◆ PROBLEM TO SOLVE
For the listing below, how many lines contain the word "können"? Answer with only that figure.

◆ MATERIAL FOR THIS EXERCISE
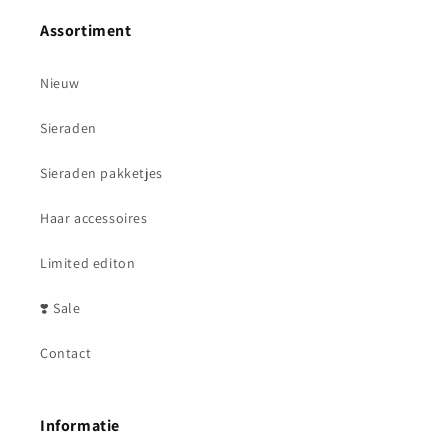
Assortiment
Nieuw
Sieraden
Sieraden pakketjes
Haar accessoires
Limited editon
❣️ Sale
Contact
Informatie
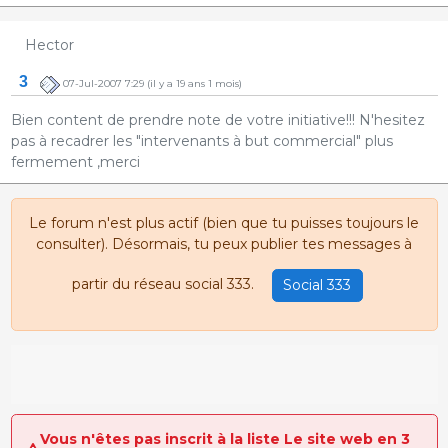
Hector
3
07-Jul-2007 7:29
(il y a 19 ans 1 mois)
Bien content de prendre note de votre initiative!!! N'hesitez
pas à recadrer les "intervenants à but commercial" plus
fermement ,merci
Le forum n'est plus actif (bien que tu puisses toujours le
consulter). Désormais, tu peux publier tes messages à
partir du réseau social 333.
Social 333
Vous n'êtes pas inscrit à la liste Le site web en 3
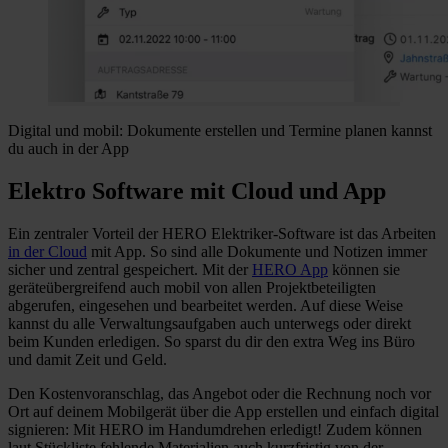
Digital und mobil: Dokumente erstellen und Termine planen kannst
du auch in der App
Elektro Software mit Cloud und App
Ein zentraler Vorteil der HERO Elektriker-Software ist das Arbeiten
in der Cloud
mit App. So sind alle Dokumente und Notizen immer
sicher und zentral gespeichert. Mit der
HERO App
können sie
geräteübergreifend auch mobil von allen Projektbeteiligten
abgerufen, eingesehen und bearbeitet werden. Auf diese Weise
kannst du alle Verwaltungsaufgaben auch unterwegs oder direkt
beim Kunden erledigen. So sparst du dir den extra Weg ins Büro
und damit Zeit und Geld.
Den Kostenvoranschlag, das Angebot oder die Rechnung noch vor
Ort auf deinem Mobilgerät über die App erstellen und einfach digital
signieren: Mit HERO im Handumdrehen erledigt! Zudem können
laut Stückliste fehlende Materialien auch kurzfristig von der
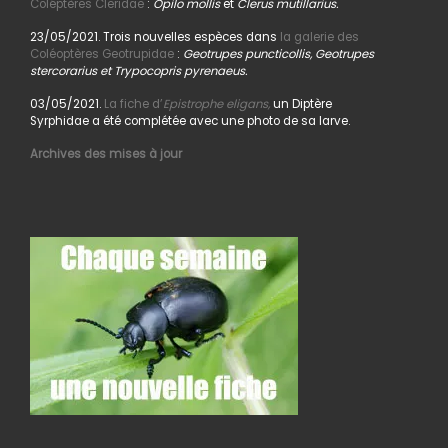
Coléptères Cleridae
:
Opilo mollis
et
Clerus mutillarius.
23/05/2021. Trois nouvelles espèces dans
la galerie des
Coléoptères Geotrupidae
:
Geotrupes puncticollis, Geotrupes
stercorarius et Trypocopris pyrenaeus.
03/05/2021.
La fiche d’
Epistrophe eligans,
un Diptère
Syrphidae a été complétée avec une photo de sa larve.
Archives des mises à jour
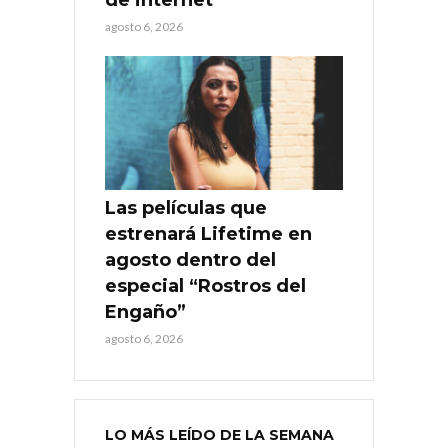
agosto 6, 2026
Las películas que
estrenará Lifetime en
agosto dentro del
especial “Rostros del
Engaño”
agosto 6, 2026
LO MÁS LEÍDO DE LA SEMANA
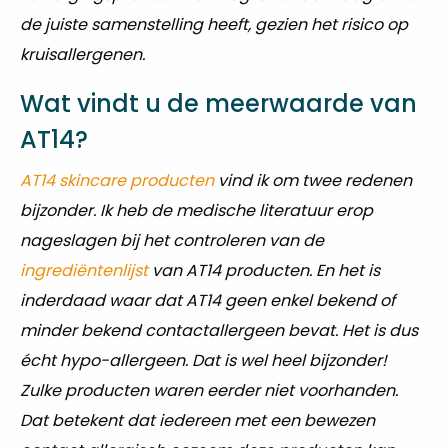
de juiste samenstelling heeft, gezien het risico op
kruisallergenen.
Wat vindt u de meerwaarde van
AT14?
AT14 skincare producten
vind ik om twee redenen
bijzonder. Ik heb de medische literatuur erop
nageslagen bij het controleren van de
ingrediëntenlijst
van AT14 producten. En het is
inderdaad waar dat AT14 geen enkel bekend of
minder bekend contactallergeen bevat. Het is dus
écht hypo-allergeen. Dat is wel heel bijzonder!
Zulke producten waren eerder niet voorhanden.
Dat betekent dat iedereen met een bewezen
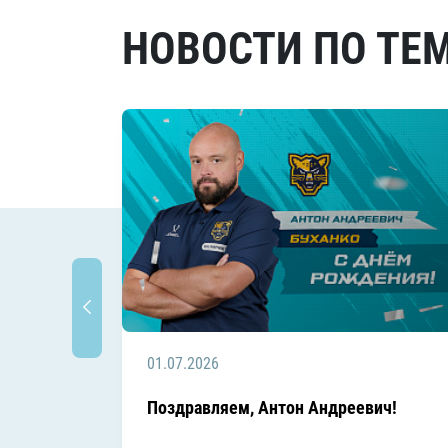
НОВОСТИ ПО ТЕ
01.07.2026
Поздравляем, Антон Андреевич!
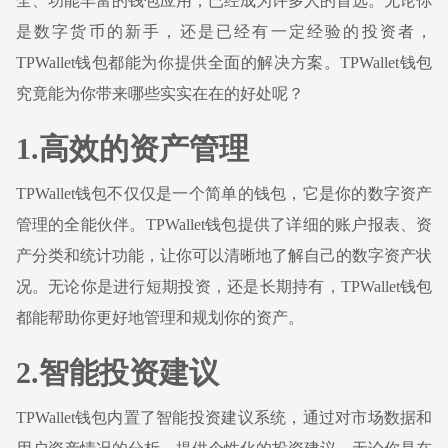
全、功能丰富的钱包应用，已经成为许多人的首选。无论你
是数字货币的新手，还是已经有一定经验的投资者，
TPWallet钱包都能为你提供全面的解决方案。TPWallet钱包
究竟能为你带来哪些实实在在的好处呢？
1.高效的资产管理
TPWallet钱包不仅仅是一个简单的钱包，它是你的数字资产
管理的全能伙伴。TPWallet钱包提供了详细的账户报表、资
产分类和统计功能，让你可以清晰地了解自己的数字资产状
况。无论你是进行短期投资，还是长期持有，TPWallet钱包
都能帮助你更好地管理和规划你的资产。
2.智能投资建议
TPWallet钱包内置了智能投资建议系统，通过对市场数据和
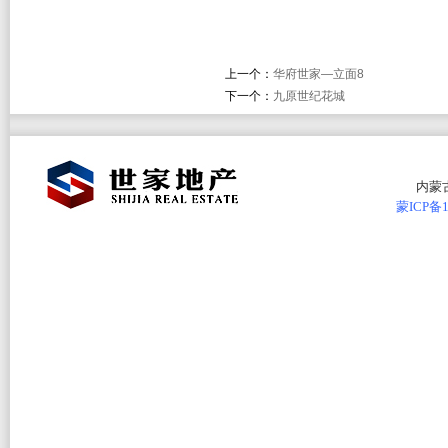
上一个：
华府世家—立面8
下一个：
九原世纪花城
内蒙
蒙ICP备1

◆ ANSWER SPACE
2